For decades, scientists thought the cargo of EVs – which can consist of various molecules such as proteins and genetic material – was just debris.

More recently, they have begun to understand the importance of EVs in health and disease and how they might be used to ferry drugs to their targets.

However, there are still many large gaps in our understanding of EVs.

For example, because EVs are found in bodily fluids like blood, urine and cerebrospinal fluid, researchers are finding it nearly impossible to determine where they come from, how they are made or how they release their cargo of molecules.

Another mystery is why the same EV cargo can result in different outcomes.

Now, a new study – led by Rutgers University in Piscataway, NJ, and published in the journal Current Biology – offers some new clues about EVs.

Lead author Maureen Barr, a professor of genetics at Rutger’s, says EVs are both exciting and scary because we do not know the mechanisms that control what goes into them. She explains:

It’s like getting a letter in the mail and you don’t know whether it’s a letter saying that you won the lottery or a letter containing anthrax.”

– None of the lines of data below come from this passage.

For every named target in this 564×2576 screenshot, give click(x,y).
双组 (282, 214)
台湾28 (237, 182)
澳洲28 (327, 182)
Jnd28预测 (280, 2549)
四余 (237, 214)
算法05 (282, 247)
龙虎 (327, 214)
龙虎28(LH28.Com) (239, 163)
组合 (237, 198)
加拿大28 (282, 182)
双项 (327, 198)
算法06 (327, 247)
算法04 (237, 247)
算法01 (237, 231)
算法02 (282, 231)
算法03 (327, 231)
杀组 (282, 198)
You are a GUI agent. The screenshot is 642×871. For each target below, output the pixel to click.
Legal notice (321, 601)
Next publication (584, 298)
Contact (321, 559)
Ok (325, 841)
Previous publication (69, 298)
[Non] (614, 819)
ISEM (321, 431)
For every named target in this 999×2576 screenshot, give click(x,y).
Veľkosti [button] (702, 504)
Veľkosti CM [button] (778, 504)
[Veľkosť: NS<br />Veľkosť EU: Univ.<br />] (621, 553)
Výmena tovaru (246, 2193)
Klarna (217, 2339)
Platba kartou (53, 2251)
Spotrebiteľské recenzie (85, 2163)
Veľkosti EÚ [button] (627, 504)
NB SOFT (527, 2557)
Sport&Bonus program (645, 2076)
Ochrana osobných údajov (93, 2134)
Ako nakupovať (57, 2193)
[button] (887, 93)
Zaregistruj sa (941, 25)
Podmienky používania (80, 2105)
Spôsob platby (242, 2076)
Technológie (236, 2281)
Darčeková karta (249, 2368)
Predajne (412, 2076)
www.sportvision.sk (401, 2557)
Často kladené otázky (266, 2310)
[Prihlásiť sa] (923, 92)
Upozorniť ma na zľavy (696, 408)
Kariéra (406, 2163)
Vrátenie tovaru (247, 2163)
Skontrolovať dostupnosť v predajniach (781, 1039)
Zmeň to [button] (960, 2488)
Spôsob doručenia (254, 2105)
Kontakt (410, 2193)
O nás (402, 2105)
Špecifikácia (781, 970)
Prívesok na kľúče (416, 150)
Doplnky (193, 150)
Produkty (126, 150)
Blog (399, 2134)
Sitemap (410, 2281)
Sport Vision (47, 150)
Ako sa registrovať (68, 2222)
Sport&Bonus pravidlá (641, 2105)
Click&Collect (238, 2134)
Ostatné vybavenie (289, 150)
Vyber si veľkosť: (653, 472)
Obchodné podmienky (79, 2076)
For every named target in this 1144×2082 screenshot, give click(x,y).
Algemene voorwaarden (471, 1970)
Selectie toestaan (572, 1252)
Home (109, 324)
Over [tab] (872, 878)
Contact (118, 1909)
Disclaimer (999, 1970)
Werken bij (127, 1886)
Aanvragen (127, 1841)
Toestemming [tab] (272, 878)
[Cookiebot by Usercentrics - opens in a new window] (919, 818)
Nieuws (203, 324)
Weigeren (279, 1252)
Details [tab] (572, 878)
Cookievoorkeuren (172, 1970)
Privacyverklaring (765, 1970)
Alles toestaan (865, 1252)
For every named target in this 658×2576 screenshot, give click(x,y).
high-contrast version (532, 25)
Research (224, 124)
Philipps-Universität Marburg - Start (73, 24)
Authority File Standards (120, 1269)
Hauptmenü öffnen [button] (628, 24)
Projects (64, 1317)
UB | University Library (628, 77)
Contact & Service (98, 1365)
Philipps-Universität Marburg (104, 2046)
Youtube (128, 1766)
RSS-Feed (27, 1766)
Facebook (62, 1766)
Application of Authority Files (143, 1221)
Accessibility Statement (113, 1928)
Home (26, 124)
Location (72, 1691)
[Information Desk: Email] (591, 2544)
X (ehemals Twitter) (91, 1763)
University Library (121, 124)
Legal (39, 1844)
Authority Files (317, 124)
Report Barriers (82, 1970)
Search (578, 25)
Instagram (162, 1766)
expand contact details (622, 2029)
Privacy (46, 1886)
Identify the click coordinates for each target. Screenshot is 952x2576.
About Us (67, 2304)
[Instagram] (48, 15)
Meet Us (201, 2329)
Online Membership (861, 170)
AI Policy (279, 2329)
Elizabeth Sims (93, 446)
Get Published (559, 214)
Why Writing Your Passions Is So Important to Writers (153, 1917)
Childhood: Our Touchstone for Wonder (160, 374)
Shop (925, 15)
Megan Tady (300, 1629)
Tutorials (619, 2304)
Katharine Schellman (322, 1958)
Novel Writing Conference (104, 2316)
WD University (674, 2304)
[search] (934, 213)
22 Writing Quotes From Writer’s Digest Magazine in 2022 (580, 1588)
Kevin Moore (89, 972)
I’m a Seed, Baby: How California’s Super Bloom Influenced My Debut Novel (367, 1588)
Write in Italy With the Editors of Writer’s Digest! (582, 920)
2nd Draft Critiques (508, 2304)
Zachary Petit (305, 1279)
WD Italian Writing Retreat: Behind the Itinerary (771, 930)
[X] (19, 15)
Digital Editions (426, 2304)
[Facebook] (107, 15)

Prof. Barr says the more we find out about how a cell makes and packages proteins, lipids and bits of genetic material into EVs, the more we can use that knowledge to develop drugs and therapies to treat diseases. For example, one use could be to prevent cancer cells from using EVs to send messages that promote tumor growth.

For their study, the team investigated EVs in Caenorhabditis Elegans. The roundworm is a very useful model for understanding human biology at the level of cells – for example, many of its genes are similar to ours.

The researchers identified 355 genes that offer significant information about the biology of EVs and the role they might play in human diseases.

One in ten of the genes appear to control the formation, release and possible function of the vesicles.

The study also identifies new pathways that might control how cells produce EVs and choose their cargo, including proteins responsible for the most commonly inherited disease in humans – polycystic kidney disease.

Prof. Barr says cells secrete polycystic kidney disease gene proteins in EVs in both humans and worms, and no one knows why. She concludes:

When we know exactly how they work, scientists will be able to use EVs for our advantage. This means that pathological EVs that cause disease could be blocked and therapeutic EVs that can help heal can be designed to carry beneficial cargo.”

Meanwhile, from another recently published study of roundworms, Medical News Today learned that a Velcro-like molecule essential for sperm to be able to attach to eggs during fertilization is the same as one discovered in humans 10 years ago. The researchers suggest the finding could lead to better fertility treatments and contraceptives.